Association of Arab Universities Journal of Engineering Sciences ◽

10.33261/jaaru.2020.27.2.005 ◽

2020 ◽

Vol 27 (2) ◽

pp. 45-54

Author(s):

Saraa Muwafaq Ibrahim ◽

Ziad T. Abd Ali

Keyword(s):

Aqueous Solution ◽

Methylene Blue ◽

Silanol Group ◽

Infrared Spectrometry ◽

Blue Dye ◽

Ammonium Bromide ◽

Vibration Band ◽

Order Kinetic ◽

Methylene Blue Dye ◽

Modified Bentonite

Batch experiments have been studied to remove methylene blue dye (MB) from aqueous solution using modified bentonite. The modified bentonite was synthesized by replacing exchangeable calcium cations in natural bentonite with cationic surfactant cetyl trimethyl ammonium bromide (CTAB). The characteristics of modified bentonite were studied using different analysis such as Scanning electronic microscopy (SEM), Fourier transform infrared spectrometry (FTIR) and surface area. Where SEM shows the natural bentonite has a porous structure, a rough and uneven appearance with scattered and different block structure sizes, while the modified bentonite surface morphology was smooth and supplemented by a limited number of holes. On other hand, (FTIR) analysis that proved NH group aliphatic and aromatic group of MB and silanol group are responsible for the sorption of contaminate. The organic matter peaks at 2848 and 2930 cm-1 in the spectra of modified bentonite which are sharper than those of the natural bentonite were assigned to the CH2 scissor vibration band and the symmetrical CH3 stretching absorption band, respectively, also the 2930 cm-1 peak is assigned to CH stretching band.
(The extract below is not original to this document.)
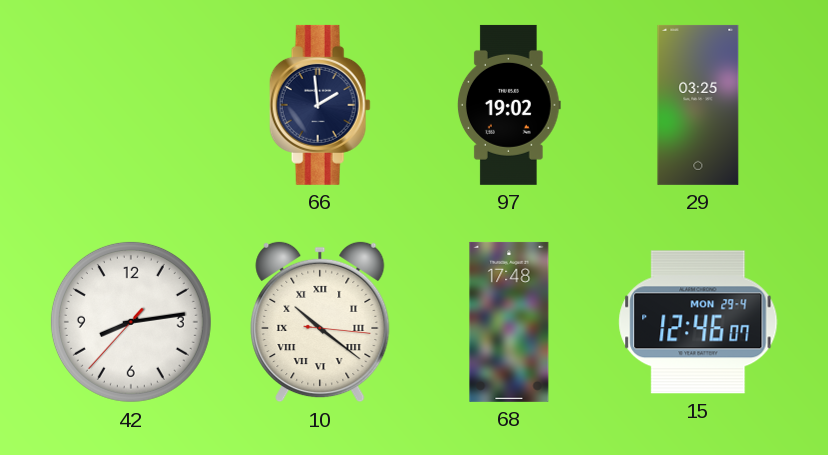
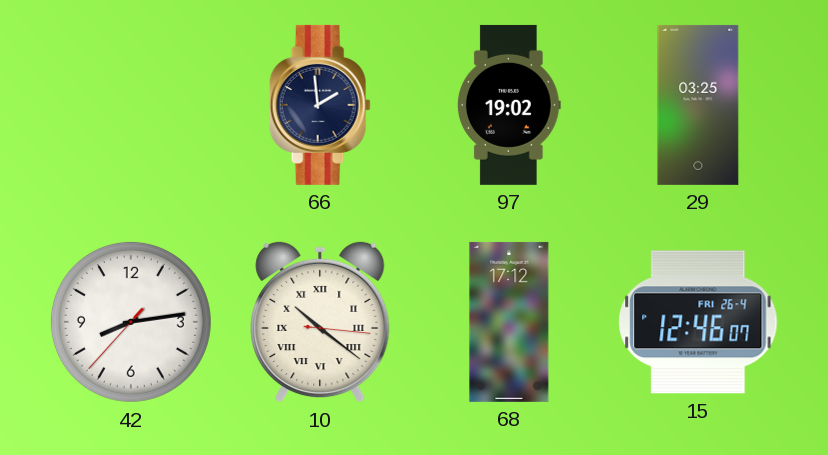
68: 17:48 -> 17:12
15 date: MON 29-4 -> FRI 26-4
The batch study was provided the maximum removal efficiency (99.99 % MB) with a sorption capacity of 129.87 mg/g at specified conditions (100 mg/L, 25℃, pH 11 and 250rpm). The sorption isotherm data fitted well with the Freundlich isotherm model. The kinetic studies were revealed that the sorption follows a pseudo-second-order kinetic model which indicates chemisorption between sorbent and sorbate molecules.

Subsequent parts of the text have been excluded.